Balancing all of that on a day to day basis is very challenging. If only I had more time! I have come to realize that time really is the most precious commodity. As such, here are a few things that I think can help reach those core pillars above while saving time.
- Making large batches of food at a time – Having homemade kid lunches, breakfast items and dinners is a high priority for my family. We eat mostly paleo, so fast food and frozen store items rarely work for us. Instead, we make large batches of food that refrigerate, freeze or simply store well and use that to avoid cooking all the time or relying on “bad” food due to convenience. Example – we made a large batch of chili last night (about 4 lbs of meat) that will serve as two family dinners and at least a couple of lunches. Holly has been making large batches of these egg/biscuit things from 12-18 eggs at a time, along with coconut flour. She’ll make different versions, like cheese-jalepeno, or bacon, or apple-cinnamon. These serve as breakfast or lunch. Making pre-made dinners on the weekend, when larger chunks of time can be found, also work. You simply freeze, thaw and reheat. This approach also saves us money.
- Squeezing things in between “dead” times – Your kid has practice, or you have some time dedicated in the day for lunch. Make use of this time for something productive on that list. I’ve seen people go on a run or bring things to work out with while their kid is booked for an hour. My favorite move is working out at lunch while at work (we do have showers, which helps), but if that doesn’t work for you, obtaining more knowledge or insight on a passion by reading a book or doing some workbook exercises is a good use of time rather than simply looking at the latest deadspin article or facebook like everyone else.
- Schedule time for what you prioritize – Feel like you’ve been slacking in the spouse department? Know you need to work on that passion-project? Put it on a mental schedule list and knock it out. It is so easy to lose an hour or more decompressing on your favorite websites or television or Facebook, instead of using it productively. As you are going through the day, mentally say “I’m going to use the time from 8:30 – 10:00 p.m. to work out, or read that book on Photography, or do that genealogy research, or whatever.” If you don’t mentally lock down that activity int hat time slot, you’re likely to fritter it away.

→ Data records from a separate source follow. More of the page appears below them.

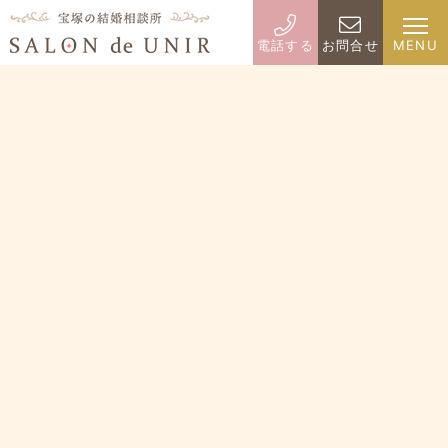
電話する
お問合せ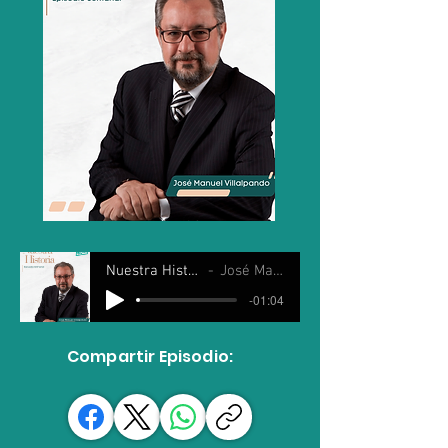
Nuestra Historia 18 Junio 2025
José Manuel Villalpando
-01:04
Compartir Episodio: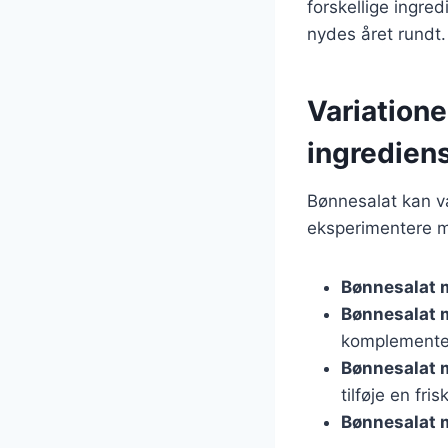
forskellige ingred
nydes året rundt.
Variatione
ingredien
Bønnesalat kan var
eksperimentere m
Bønnesalat 
Bønnesalat 
komplemente
Bønnesalat 
tilføje en fris
Bønnesalat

- Involve the kids – this can be involving the kids in your exercise (you run, while they bike; you play soccer together as a team, or make a backyard Ninja Warrior obstacle course), involving the kids in your passion or hobbies (Do you help improve the local park or trail system? Bring them along to learn and help), or involving them in chores like laundry, cooking, making lunches, and cleaning up. Our kids are now old enough (newly minted 7 and 9) so we can assign them a task and know it will get done. If they forget to bring a snack in their lunch, they live with the consequence. Or forgetting to throw their wet clothes in the dryer is a learning experience. This is a good thing to remember, and key part of growing up.
- Get up early – as a non-morning person, it pains me to write that, but my most productive and satisfying times have been when I’ve gone long stretches getting up early and doing a task. Usually, this has been working out, but I’ve also used this early a.m. routine to knock out writing without distractions. This then means establishing a good night-time routine, shutting stuff off, and getting some good shut-eye. If you can get your partner on a similar schedule, there is usually some connection time opportunities with bedtime talk or more. Use the 5:15 a.m. (or whenever) alarm as the motivating force to get your butt into bed by 9:30, and see what happens from there.
You may not be able to do everything everyday, but if you’re generally balancing the key pillars, and using time management strategies to do so, you’re going to make your chances of success and happiness, and of feeling fulfillment and love, more likely. So put phone down, and get to work!